In other words, the administration is giving schools the green light to continue pursuing the same discriminatory admissions schemes the Court just outlawed. Instead of schools using an applicant’s race to determine whether or not they are admitted, the guidance says, schools should use an applicant’s experience being that race. It is a distinction without a difference.

After the Supreme Court’s decision, President Biden criticized the ruling in a press conference, which some viewed as another effort to question the court’s credibility.

“The Court has effectively ended affirmative action in college admissions. And I strongly — strongly disagree with the Court’s decision,” he said.

“You know, I’ve always believed that one of the greatest strengths of America — and you’re tired of hearing me say it — is our diversity, but I believe that,” Biden continued.

“If you have any doubt about this, just look at the United States military, the finest fighting force in the history of the world. It’s been a model of diversity. And it’s not only been our — made our nation better, stronger, but safer,” he claimed.

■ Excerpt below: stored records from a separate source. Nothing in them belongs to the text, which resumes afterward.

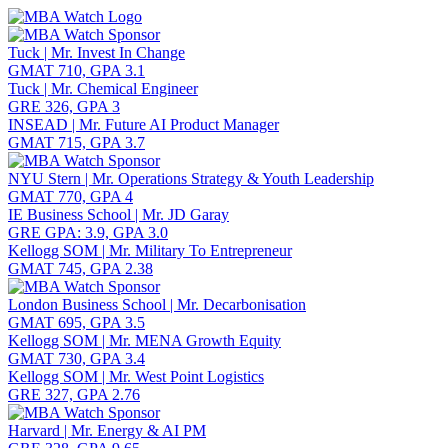
Toggle navigation
Tuck | Mr. Invest In Change
GMAT 710, GPA 3.1
Tuck | Mr. Chemical Engineer
GRE 326, GPA 3
INSEAD | Mr. Future AI Product Manager
GMAT 715, GPA 3.7
NYU Stern | Mr. Operations Strategy & Youth Leadership
GMAT 770, GPA 4
IE Business School | Mr. JD Garay
GRE GPA: 3.9, GPA 3.0
Kellogg SOM | Mr. Military To Entrepreneur
GMAT 745, GPA 2.38
London Business School | Mr. Decarbonisation
GMAT 695, GPA 3.5
Kellogg SOM | Mr. MENA Growth Equity
GMAT 730, GPA 3.4
Kellogg SOM | Mr. West Point Logistics
GRE 327, GPA 2.76
Harvard | Mr. Energy & AI PM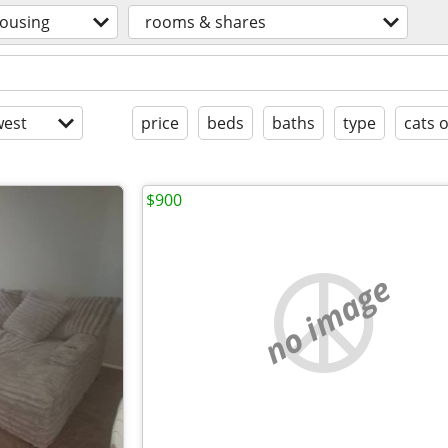
ousing
rooms & shares
est
price
beds
baths
type
cats 
$900
no image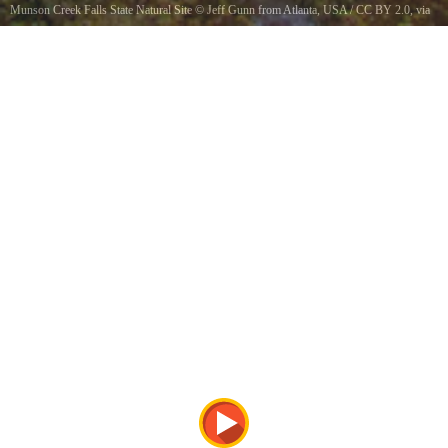
Munson Creek Falls State Natural Site
©
Jeff Gunn from Atlanta, USA
/
CC BY 2.0
, via
Wikimedia Commons
Munson Creek Falls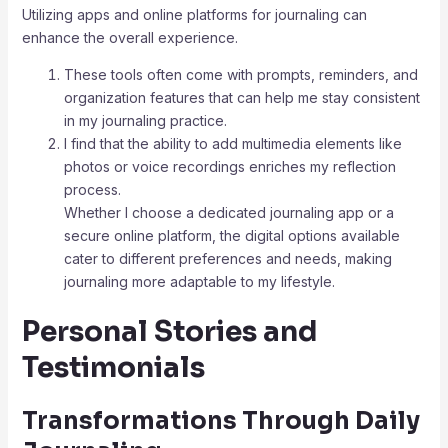
Utilizing apps and online platforms for journaling can
enhance the overall experience.
These tools often come with prompts, reminders, and
organization features that can help me stay consistent
in my journaling practice.
I find that the ability to add multimedia elements like
photos or voice recordings enriches my reflection
process.
Whether I choose a dedicated journaling app or a
secure online platform, the digital options available
cater to different preferences and needs, making
journaling more adaptable to my lifestyle.
Personal Stories and
Testimonials
Transformations Through Daily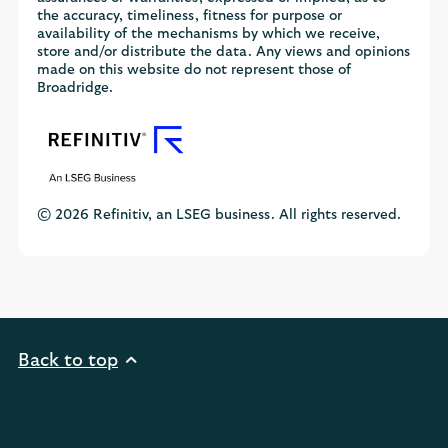
the accuracy, timeliness, fitness for purpose or
availability of the mechanisms by which we receive,
store and/or distribute the data. Any views and opinions
made on this website do not represent those of
Broadridge.
© 2026 Refinitiv, an LSEG business. All rights reserved.
Back to top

“And I believe the same is true for our schools. I’ve always believed that the promise of America is big enough for everyone to succeed and that every generation of Americans, we have benefitted by opening the doors of opportunity just a little bit wider to include those who have been left behind,” Biden said.

In June, the Supreme Court also invalidated President Biden’s student loan forgiveness initiative, a decision that many legal scholars deemed likely unconstitutional. However, President Biden responded by swiftly introducing an alternative plan to bypass the ruling, effectively challenging the Court’s authority.

Rather than providing a substantive defense of his plan, President Biden accused the Court’s originalist justices of aligning with “Republican elected officials and special interests,” as if such alignment justifies ignoring the Court and undermining its authority as a separate branch of government.

Furthermore, following the Court’s decision to overturn Roe v. Wade last year, the Department of Health and Human Services, under Biden’s administration, released guidance urging medical professionals to disregard state abortion regulations while assuring them of legal protection in doing so, as noted by AMAC.

In addition to advocating for disregarding Supreme Court rulings that President Biden disagrees with, his administration has also attempted to shift blame onto the Court for the White House’s inability to implement various progressive policies.

This approach, intentionally or not, undermines the Court’s credibility and legitimacy, according to the organization.

“Clearly, Biden’s efforts to de-legitimize the Court are having their intended effect,” AMAC notes. “The question now is what Republican lawmakers are willing to do about it – and if they’ll be able to convince voters of the severity of the crisis.”